I believe this is a fresh Daedaleopsis confragosa.


A little troop of them ascending a cherry or birch tree.

Interesting that the profusion of mushrooms this year comes from mycorrhizal fungi as well as the fungi that decay wood. They all like water, I guess!
urbpan: (dandelion)

This bicolored bolete (Boletus bicolor/campestris complex) was growing beneath our shagbark hickory tree in the front yard.

"Bolete" is a non-specific term for mushrooms that produce spores through a spongy surface rather than the more familiar "gills." At one time all such mushrooms were in the genus Boletus, but as knowledge increased, these were split into dozens of other genera. Now just a few species of boletes are boletus. One dangerous misconception about these mushrooms is that none are poisonous--or that simple rules can distinguish poisonous ones from edible ones. The truth is that identification to species is the only way to be sure any mushroom is poisonous, and several species of bolete can make a person quite ill.

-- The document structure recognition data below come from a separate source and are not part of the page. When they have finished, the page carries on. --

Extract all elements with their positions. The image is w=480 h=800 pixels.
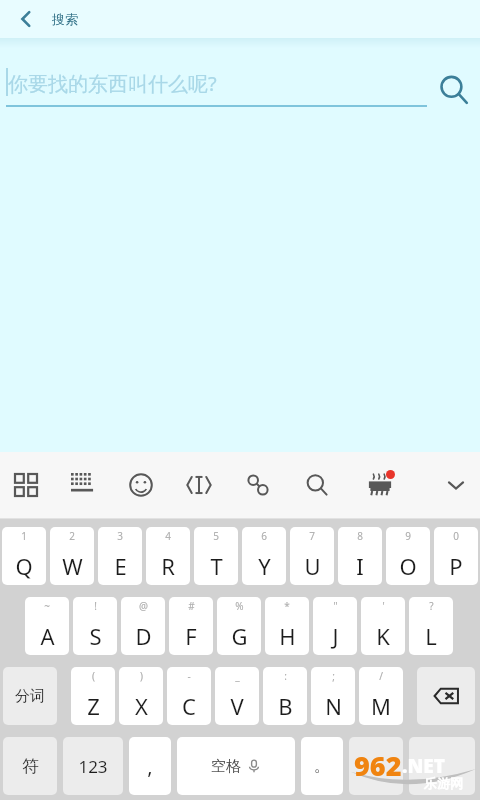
- staticText: -: [187, 669, 191, 683]
- button[interactable]: Back: [6, 0, 46, 38]
- staticText: _: [235, 669, 240, 683]
- button[interactable]: Backspace: [417, 667, 475, 725]
- staticText: T: [210, 551, 223, 581]
- staticText: 962: [354, 747, 402, 784]
- button[interactable]: #: [169, 597, 213, 655]
- staticText: @: [139, 599, 148, 613]
- button[interactable]: *: [265, 597, 309, 655]
- button[interactable]: Skin: [358, 463, 402, 507]
- staticText: G: [231, 621, 248, 651]
- button[interactable]: @: [121, 597, 165, 655]
- button[interactable]: 4: [146, 527, 190, 585]
- staticText: X: [135, 691, 148, 721]
- button[interactable]: ~: [25, 597, 69, 655]
- staticText: 0: [453, 529, 459, 543]
- staticText: (: [92, 669, 95, 683]
- button[interactable]: 5: [194, 527, 238, 585]
- staticText: 1: [21, 529, 27, 543]
- button[interactable]: ?: [409, 597, 453, 655]
- staticText: Z: [87, 691, 100, 721]
- staticText: I: [356, 551, 364, 581]
- staticText: V: [230, 691, 244, 721]
- button[interactable]: 确定: [409, 737, 475, 795]
- button[interactable]: (: [71, 667, 115, 725]
- staticText: ;: [332, 669, 335, 683]
- staticText: ": [333, 599, 338, 613]
- button[interactable]: ;: [311, 667, 355, 725]
- button[interactable]: 8: [338, 527, 382, 585]
- button[interactable]: Cursor: [177, 463, 221, 507]
- staticText: C: [182, 691, 196, 721]
- button[interactable]: 7: [290, 527, 334, 585]
- button[interactable]: %: [217, 597, 261, 655]
- staticText: 8: [357, 529, 363, 543]
- button[interactable]: Search: [432, 68, 476, 112]
- button[interactable]: :: [263, 667, 307, 725]
- staticText: F: [185, 621, 197, 651]
- button[interactable]: 2: [50, 527, 94, 585]
- staticText: 。: [314, 756, 330, 776]
- button[interactable]: 1: [2, 527, 46, 585]
- button[interactable]: 空格: [177, 737, 295, 795]
- button[interactable]: ): [119, 667, 163, 725]
- staticText: M: [371, 691, 391, 721]
- staticText: 9: [405, 529, 411, 543]
- staticText: 搜索: [52, 11, 78, 27]
- button[interactable]: Hide keyboard: [434, 463, 478, 507]
- staticText: #: [188, 599, 195, 613]
- staticText: E: [114, 551, 127, 581]
- staticText: 3: [117, 529, 123, 543]
- staticText: 5: [213, 529, 219, 543]
- staticText: ): [140, 669, 143, 683]
- staticText: W: [62, 551, 83, 581]
- staticText: N: [325, 691, 342, 721]
- staticText: J: [332, 621, 339, 651]
- button[interactable]: Apps: [4, 463, 48, 507]
- button[interactable]: Search: [295, 463, 339, 507]
- button[interactable]: 6: [242, 527, 286, 585]
- staticText: R: [161, 551, 175, 581]
- button[interactable]: 0: [434, 527, 478, 585]
- staticText: !: [94, 599, 97, 613]
- staticText: 分词: [15, 687, 45, 706]
- button[interactable]: _: [215, 667, 259, 725]
- staticText: B: [278, 691, 293, 721]
- staticText: 你要找的东西叫什么呢?: [8, 70, 217, 97]
- button[interactable]: ": [313, 597, 357, 655]
- button[interactable]: 9: [386, 527, 430, 585]
- button[interactable]: 句号: [301, 737, 343, 795]
- button[interactable]: 逗号: [129, 737, 171, 795]
- staticText: L: [425, 621, 437, 651]
- staticText: 2: [69, 529, 75, 543]
- button[interactable]: 符号: [3, 737, 57, 795]
- button[interactable]: 123: [63, 737, 123, 795]
- staticText: Q: [15, 551, 33, 581]
- button[interactable]: 3: [98, 527, 142, 585]
- staticText: 空格: [211, 757, 241, 776]
- button[interactable]: /: [359, 667, 403, 725]
- button[interactable]: 分词: [3, 667, 57, 725]
- staticText: ~: [44, 599, 50, 613]
- staticText: P: [449, 551, 463, 581]
- staticText: ,: [147, 753, 153, 780]
- staticText: .NET: [402, 753, 445, 779]
- staticText: *: [284, 599, 290, 613]
- staticText: 123: [78, 755, 108, 778]
- staticText: 乐游网: [424, 775, 463, 791]
- button[interactable]: !: [73, 597, 117, 655]
- staticText: %: [235, 599, 244, 613]
- button[interactable]: Keyboard: [61, 463, 105, 507]
- staticText: S: [89, 621, 102, 651]
- button[interactable]: ': [361, 597, 405, 655]
- staticText: O: [399, 551, 417, 581]
- staticText: D: [135, 621, 152, 651]
- staticText: U: [304, 551, 321, 581]
- button[interactable]: -: [167, 667, 211, 725]
- button[interactable]: Emoji: [119, 463, 163, 507]
- button[interactable]: 换行: [349, 737, 403, 795]
- button[interactable]: Clipboard: [236, 463, 280, 507]
- staticText: 6: [261, 529, 267, 543]
- staticText: K: [376, 621, 390, 651]
- staticText: H: [279, 621, 296, 651]
- staticText: 符: [22, 756, 39, 777]
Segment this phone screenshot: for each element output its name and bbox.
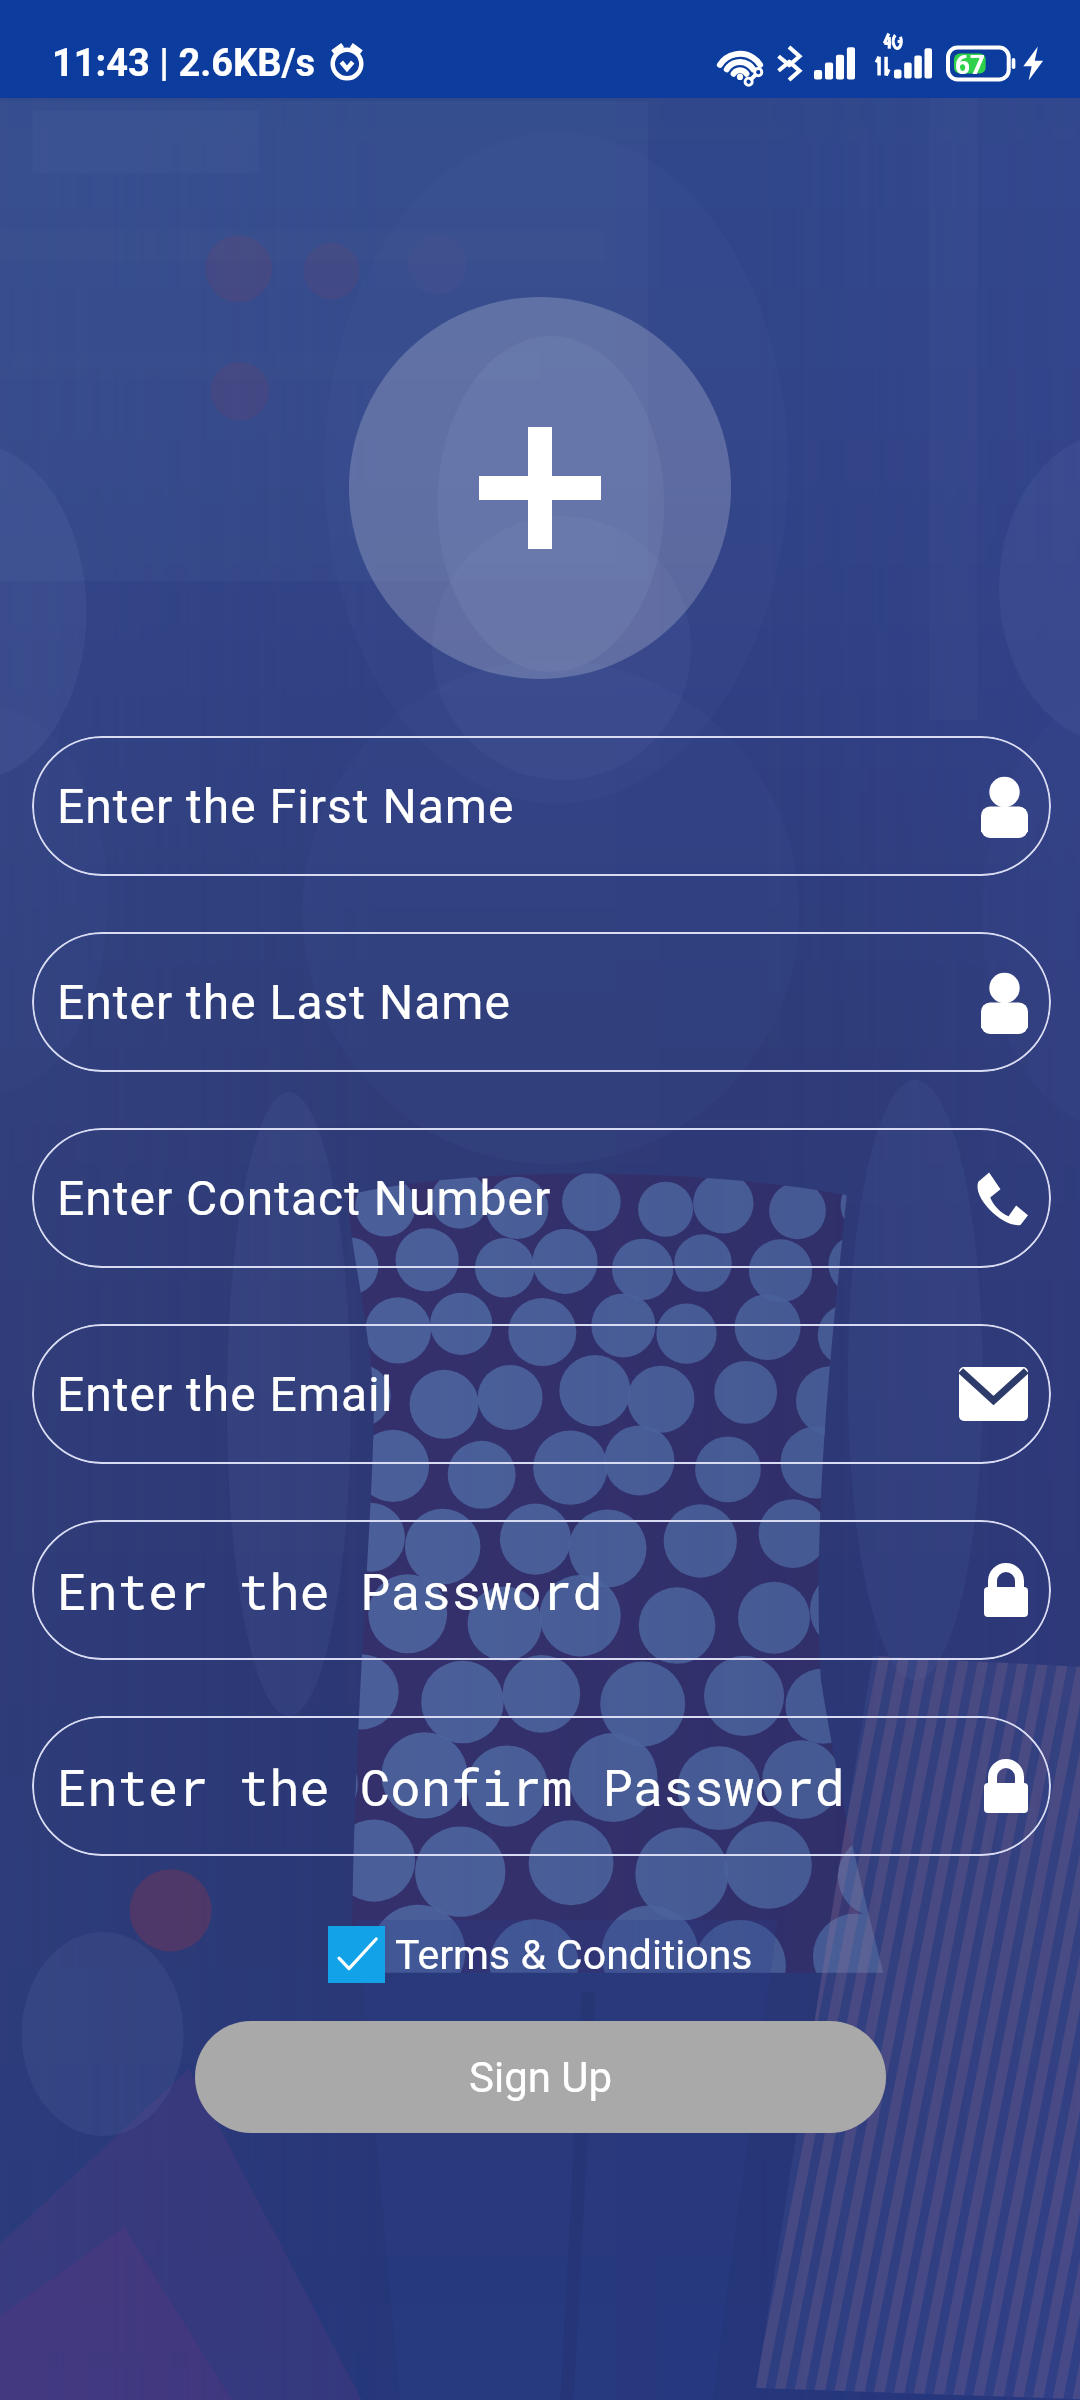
button[interactable]: Enter the Confirm Password <box>32 1716 1051 1856</box>
staticText: Terms & Conditions <box>395 1931 753 1979</box>
button[interactable]: Enter the Email <box>32 1324 1051 1464</box>
staticText: 11:43 | 2.6KB/s <box>52 41 316 86</box>
button[interactable]: Add profile photo <box>349 297 731 679</box>
staticText: Sign Up <box>469 2053 613 2102</box>
staticText: 67 <box>955 50 985 80</box>
button[interactable]: Sign Up <box>195 2021 886 2133</box>
staticText: Enter the First Name <box>57 778 515 834</box>
button[interactable]: Enter Contact Number <box>32 1128 1051 1268</box>
staticText: Enter Contact Number <box>57 1170 552 1226</box>
button[interactable]: Enter the Password <box>32 1520 1051 1660</box>
staticText: Enter the Password <box>57 1557 603 1624</box>
button[interactable]: Enter the Last Name <box>32 932 1051 1072</box>
button[interactable]: Terms & Conditions <box>0 1926 1080 1983</box>
staticText: Enter the Last Name <box>57 974 511 1030</box>
button[interactable]: Enter the First Name <box>32 736 1051 876</box>
staticText: Enter the Confirm Password <box>57 1753 845 1820</box>
staticText: Enter the Email <box>57 1366 394 1422</box>
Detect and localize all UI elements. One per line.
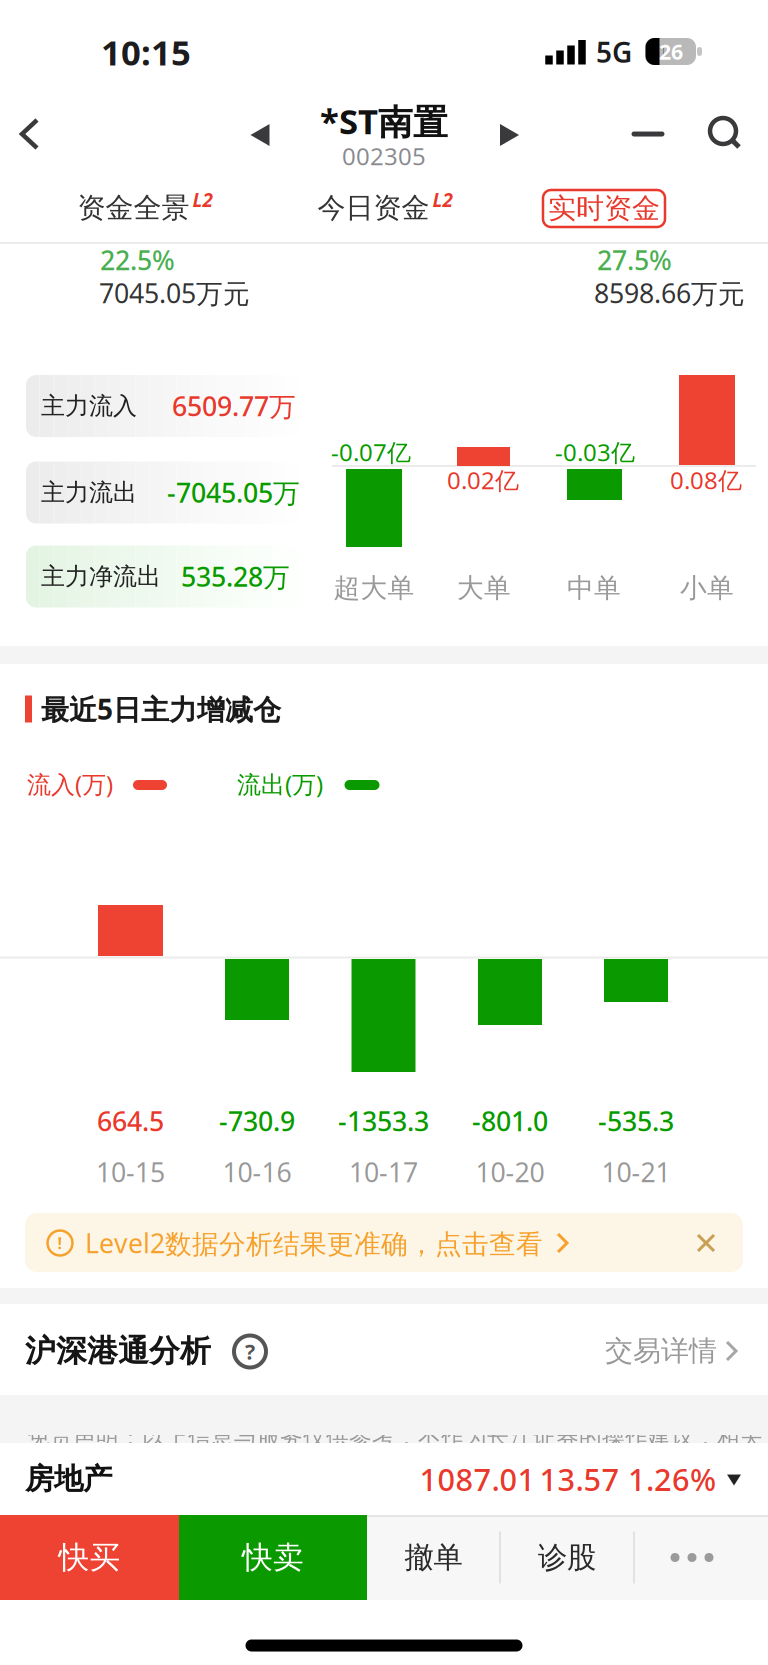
staticText: 资金全景: [78, 191, 190, 225]
staticText: ?: [245, 1337, 255, 1366]
staticText: 主力流入: [41, 391, 137, 421]
button[interactable]: 诊股: [501, 1515, 633, 1600]
staticText: 0.02亿: [447, 464, 519, 496]
staticText: 诊股: [538, 1540, 596, 1576]
button[interactable]: 资金全景: [78, 191, 212, 225]
staticText: 小单: [680, 572, 734, 604]
staticText: 664.5: [97, 1103, 164, 1139]
button[interactable]: 快买: [0, 1515, 179, 1600]
staticText: 5G: [596, 33, 632, 71]
button[interactable]: 今日资金: [318, 191, 452, 225]
staticText: L2: [432, 187, 452, 213]
staticText: *ST南置: [320, 98, 448, 144]
staticText: 6509.77万: [172, 388, 296, 424]
staticText: 中单: [567, 572, 621, 604]
staticText: -730.9: [219, 1103, 295, 1139]
button[interactable]: Next stock: [500, 124, 519, 146]
staticText: L2: [192, 187, 212, 213]
button[interactable]: Previous stock: [250, 124, 270, 146]
staticText: 快卖: [242, 1539, 304, 1576]
staticText: -801.0: [472, 1103, 548, 1139]
staticText: !: [58, 1232, 62, 1254]
staticText: 1.26%: [628, 1459, 716, 1499]
staticText: 主力净流出: [41, 562, 161, 591]
button[interactable]: Back: [20, 118, 40, 150]
staticText: 快买: [58, 1539, 120, 1576]
staticText: 535.28万: [181, 559, 290, 594]
staticText: 10-20: [476, 1154, 544, 1190]
staticText: 交易详情: [605, 1334, 717, 1368]
staticText: 10-16: [222, 1154, 292, 1190]
button[interactable]: More: [625, 1515, 759, 1600]
staticText: 8598.66万元: [594, 275, 745, 311]
staticText: 002305: [342, 140, 426, 172]
staticText: 最近5日主力增减仓: [41, 690, 281, 728]
button[interactable]: 交易详情: [605, 1334, 739, 1368]
staticText: 1087.01: [420, 1459, 536, 1499]
staticText: 10-21: [602, 1154, 670, 1190]
staticText: 大单: [457, 572, 511, 604]
button[interactable]: 房地产: [0, 1443, 768, 1515]
staticText: 超大单: [334, 572, 414, 604]
staticText: -0.07亿: [331, 436, 411, 468]
button[interactable]: 撤单: [367, 1515, 500, 1600]
staticText: 26: [659, 37, 683, 66]
staticText: 今日资金: [318, 191, 430, 225]
button[interactable]: Minimize: [632, 132, 664, 136]
staticText: 实时资金: [548, 191, 660, 226]
staticText: 27.5%: [597, 242, 672, 278]
button[interactable]: 快卖: [179, 1515, 367, 1600]
staticText: 撤单: [404, 1540, 462, 1576]
staticText: 流入(万): [27, 768, 113, 800]
staticText: 10-17: [349, 1154, 418, 1190]
staticText: -1353.3: [338, 1103, 429, 1139]
staticText: 13.57: [540, 1459, 620, 1499]
staticText: 7045.05万元: [99, 275, 250, 311]
staticText: -0.03亿: [555, 436, 635, 468]
staticText: Level2数据分析结果更准确，点击查看: [85, 1225, 543, 1261]
button[interactable]: !: [25, 1213, 743, 1272]
staticText: 10-15: [96, 1154, 165, 1190]
staticText: 房地产: [25, 1461, 112, 1497]
staticText: -535.3: [598, 1103, 674, 1139]
button[interactable]: Help: [232, 1334, 268, 1369]
staticText: 主力流出: [41, 478, 137, 507]
staticText: -7045.05万: [167, 475, 300, 510]
staticText: 流出(万): [237, 768, 323, 800]
button[interactable]: Dismiss: [696, 1233, 716, 1253]
staticText: 免责声明：以上信息与服务仅供参考，不作为长江证券的操作建议，相关风: [27, 1423, 763, 1479]
staticText: 0.08亿: [670, 464, 742, 496]
staticText: 22.5%: [100, 242, 175, 278]
staticText: 沪深港通分析: [25, 1332, 211, 1370]
staticText: 10:15: [101, 29, 191, 75]
button[interactable]: Search: [708, 116, 742, 150]
button[interactable]: 实时资金: [543, 190, 665, 227]
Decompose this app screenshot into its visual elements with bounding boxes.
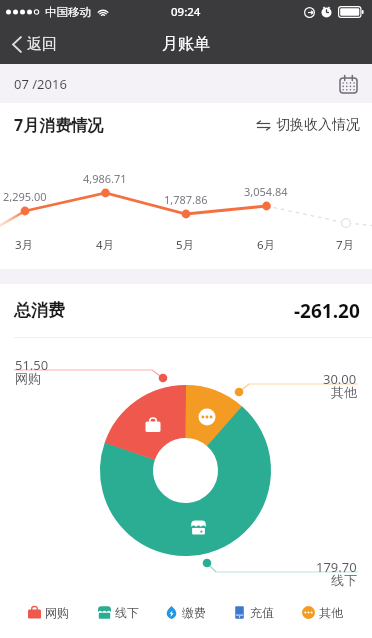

Bicolored boletes are a complex of several species of yellow and red mushrooms with flesh that bruises blue when damaged. You can see in the photograph that when I pulled some grass around the mushroom (to get a clearer shot of the mushroom) my hand brushed against the spore bearing surface which quickly turned blue. Boletus bicolor is supposed to bruise slowly, while B. campestris bruises quickly--but campestris has very small pores, and this mushroom has relatively large pores. This specimen was also heavily water-logged, which could probably affect both field markings. It will have exist in ambiguous realm of a "species complex" for now.


Not far away, a pair of dusky slugs work at making more mushroom-munching mollusks.